Il CCNL ANPAS-Misericordie prevede solo la tredicesima mensilità, erogata entro il 20 dicembre. Non esiste una quattordicesima contrattuale a livello nazionale. L’EGR di 120 € lordi annui (luglio) integra il trattamento per chi non ha superminimi. Eventuali premi sono demandati alla contrattazione di secondo livello.
- Il minimo d'ingresso a confronto in 8 settori chiave
- Dal minimo tabellare alla busta paga: cosa si aggiunge davvero
Tabella riepilogativa
| Voce | Importo / Modalità | Erogazione | Base di calcolo |
|---|---|---|---|
| Tredicesima mensilità | Pari alla retribuzione mensile base | Entro il 20 dicembre | Pro-quota mensile (12° della tredicesima per mese intero) |
| Quattordicesima mensilità | Non prevista dal CCNL nazionale | — | Solo se introdotta da accordi aziendali |
| Elemento di Garanzia Retributiva (EGR) | 120 € lordi annui | Luglio di ogni anno | Proporzionale ai mesi lavorati; esclusi i beneficiari di superminimi |
| Una tantum 2024 (arretrati 2020-2021) | 450 € totali (250 + 200) | Giugno e settembre 2024 | Erogazione una tantum; non entra nella base di calcolo TFR |
| Premio di produttività / risultato | Non definito dal CCNL nazionale | Variabile | Demandato alla contrattazione di secondo livello |
La tredicesima: come si calcola
La tredicesima mensilità è un diritto acquisito da tutti i lavoratori dipendenti italiani, riconosciuto dai CCNL e consolidato nella prassi. Il CCNL ANPAS-Misericordie prevede che l’importo della tredicesima sia pari alla retribuzione mensile base (minimo tabellare più le voci fisse continuative, come superminimi consolidati).
Il calcolo avviene per dodicesimi rispetto al periodo di lavoro nell’anno di riferimento (1° gennaio – 31 dicembre):
- Chi ha lavorato tutti i 12 mesi percepisce la tredicesima intera.
- Chi ha lavorato, per esempio, 8 mesi percepisce 8/12 della tredicesima.
- Le frazioni di mese superiori a 15 giorni si computano come mese intero.
- I periodi di assenza per malattia, maternità, infortunio e ferie non riducono la tredicesima (si computano come periodi lavorati ai fini della maturazione).
Quattordicesima: esiste nel CCNL ANPAS-Misericordie?
Il CCNL Servizi Assistenziali ANPAS-Misericordie non prevede una quattordicesima mensilità a livello nazionale. La quattordicesima è un istituto presente in alcuni contratti del settore commercio (CCNL Confcommercio), del turismo, dell’agricoltura, ma non è generalizzata nel settore del Terzo Settore e del volontariato organizzato.
Alcune organizzazioni di grandi dimensioni o alcune sedi locali potrebbero aver introdotto la quattordicesima attraverso accordi integrativi aziendali o di secondo livello.
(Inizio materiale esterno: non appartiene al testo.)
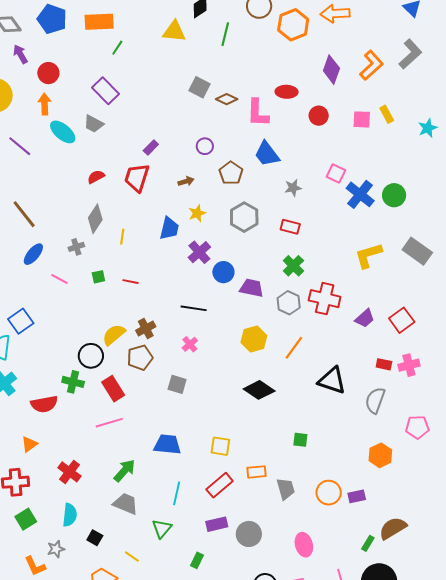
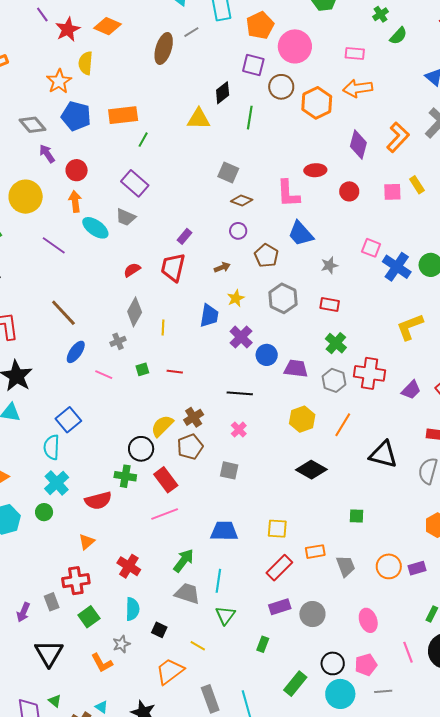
brown diamond: (227, 99) -> (242, 200), moved
cyan line: (177, 493) -> (218, 581), moved

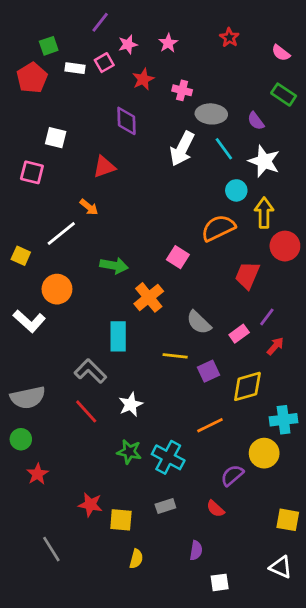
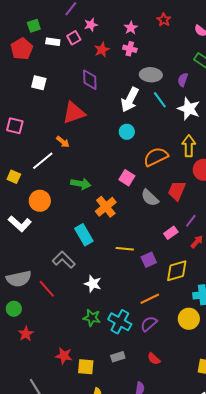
pink star: (168, 43) -> (131, 28), moved
pink cross: (182, 90) -> (130, 49), moved
purple semicircle: (256, 121) -> (183, 80), turned 56
white square: (56, 138) -> (39, 83), moved
red triangle: (104, 167) -> (74, 113), size x1.4
pink square: (32, 172) -> (15, 126), moved
cyan circle: (236, 190) -> (127, 132), moved
gray semicircle: (199, 322) -> (150, 198), moved
cyan rectangle: (118, 336) -> (84, 235), turned -30
white star: (131, 404) -> (93, 284), turned -30
red line: (86, 411) -> (47, 289), moved
purple semicircle: (232, 475) -> (149, 324), moved

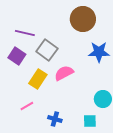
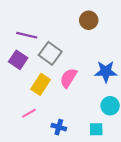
brown circle: (83, 19) -> (89, 20), size x0.7
blue star: (99, 52) -> (106, 72), moved
pink semicircle: (64, 73) -> (68, 78), turned -30

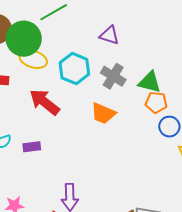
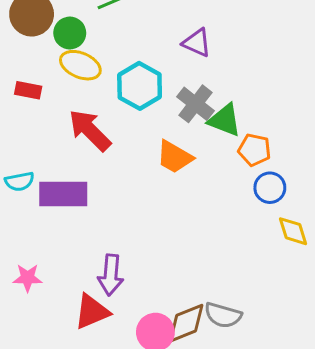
green circle: (24, 39) -> (70, 33), size x0.6
green triangle: (150, 82) -> (225, 120), moved
purple rectangle: (32, 147) -> (63, 194), size x1.8

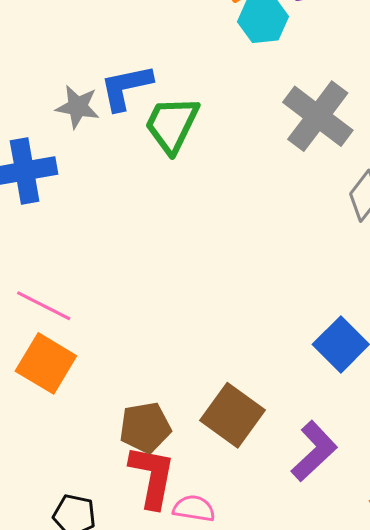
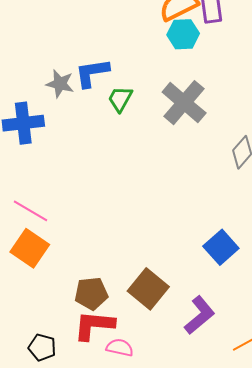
gray cross: (318, 116) -> (184, 103), moved
green trapezoid: (172, 125) -> (120, 99), size x0.7
red L-shape: (152, 477) -> (94, 325), turned -99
Chi intende verificare se la propria organizzazione ha previsto tale erogazione deve consultare il contratto di assunzione individuale o gli accordi integrativi eventualmente vigenti nella sede di lavoro.
L’EGR (Elemento di Garanzia Retributiva)
L’EGR di 120 € lordi annui, erogato a luglio, è uno strumento perequativo del CCNL ANPAS-Misericordie. Garantisce un minimo di incremento economico ai lavoratori che non percepiscono già trattamenti aggiuntivi individuali. Regole principali:
- Il lavoratore deve essere in servizio alla data di erogazione (luglio).
- L’importo si riduce proporzionalmente per i rapporti a tempo parziale.
- Per i rapporti iniziati o cessati in corso d’anno, si applica pro-quota (1/12 per mese intero).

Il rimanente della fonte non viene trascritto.